Y llorar, y llorar
Nos llegan noticias procedentes de la pequeña ciudad acerca de un congresillo (al estilo de la academia del Parnaso que parodiara Cervantes) en el que se han reunido una serie de trabajadores que, además, escriben. Alguno, según refieren las crónicas, lo ha dicho de tal manera, que, sin pulir, toma un cariz ciertamente salvaje: "bastante tenemos con nuestros trabajos como para poder centrarnos en la escritura". Atención al dato, como dicen los comentaristas deportivos. Respecto a la escritura, no hay nada malo en hacerlo: escribir es algo que recomendamos fervientemente a los alumnos, ya sea como manera de mejorar la comunicación, como preparación para el futuro y organización de la mente, como contrapunto necesario para la lectura o, simplemente, como entretenimiento placentero. Así que escribir puede hacerlo cualquiera, y resulta, por ello, tan sano como hacer sudokus.
Ahora bien, exponerse en un congresillo provinciano para llorar y llorar (como en el viejo corrido) se convierte en queja de amante o vecina despechada. Y nos pone en la parte contraria, la que te enfrenta a la supuesta víctima y sustituye la piedad por la necesaria sospecha. De manera que nos han llegado de ese congresillo tales quejas lastimeras como de pordiosero de iglesia: que si no me leen, que si no me compran, que si no me exponen en los escaparates, y todo eso, por no referir lo que se oculta, lo cual indicamos aquí en traducción simultánea: que si me he gastado 1000 euros en autopublicarme y no los recupero; que si quiero forrarme en un instante con una novela escrita en ratos sueltos; que quiero ser artista y lo que conlleva (hacer pregones, cortar la cinta de una carrera ciclista y que me inviten en el bar por mi autoría).

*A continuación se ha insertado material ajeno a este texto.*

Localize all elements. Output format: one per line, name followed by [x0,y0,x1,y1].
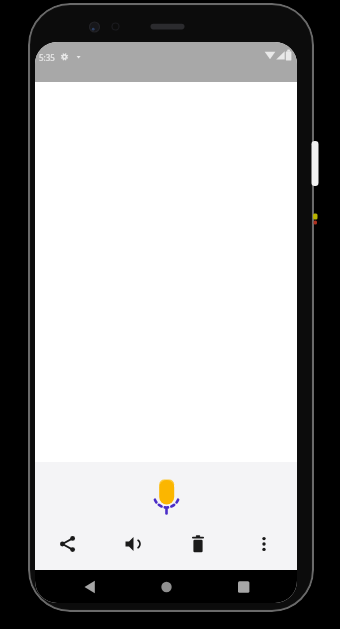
button[interactable] [100,527,165,561]
button[interactable] [152,476,181,520]
button[interactable] [165,527,231,561]
button[interactable] [35,527,100,561]
staticText: 5:35 [39,52,55,63]
button[interactable] [231,527,297,561]
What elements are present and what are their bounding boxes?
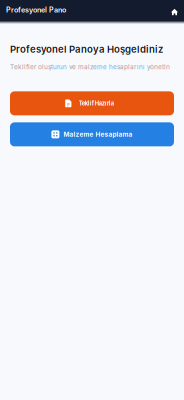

Esta democratización digital de la literatura es, desde luego, flor de un día: lo que tarden los cónyuges de los mencionados autores en reprenderlos por gastarse el peculio en autoeditarse sin manifiestos réditos. Pero lo es, igualmente, porque el canon demuestra que la consideración de literatura es tan lenta como un largo camino poblado de espinos y escasas rosas. Por ello, conviene aquí no hablar de los malos (como también recomendaba Cervantes) y centrarse mejor en quienes puedan ser buenos. Cuánto me alegro, en ese sentido, del éxito tardío de Rafael Chirbes, recién galardonado con el Premio de la Crítica. Jamás, y cuando iba publicando novelas y ensayos en editoriales de prestigio, eso sí, sin grandes ventas, sin grandes altavoces ni voceros, jamás, como digo, le hemos oído exigir una tribuna, un premio, una simple pleitesía. La consideración le ha llegado cuando ha llegado. Y es que la literatura es un ejercicio de lectores por lo que el éxito, la fama, las colas kilométricas en las firmas del libro, la re-ediciones son aspectos ajenos a la misma. Efectos colaterales que se dice en el ejército. Llegan o no llegan después de decantarse en un larguísimo proceso en el que intervienen editores, críticos, compradores y, sobre todo los lectores. El canon no lo decidirá jamás un ayuntamiento de provincias, cuyos responsables no son flor de un día sino de cuatro años.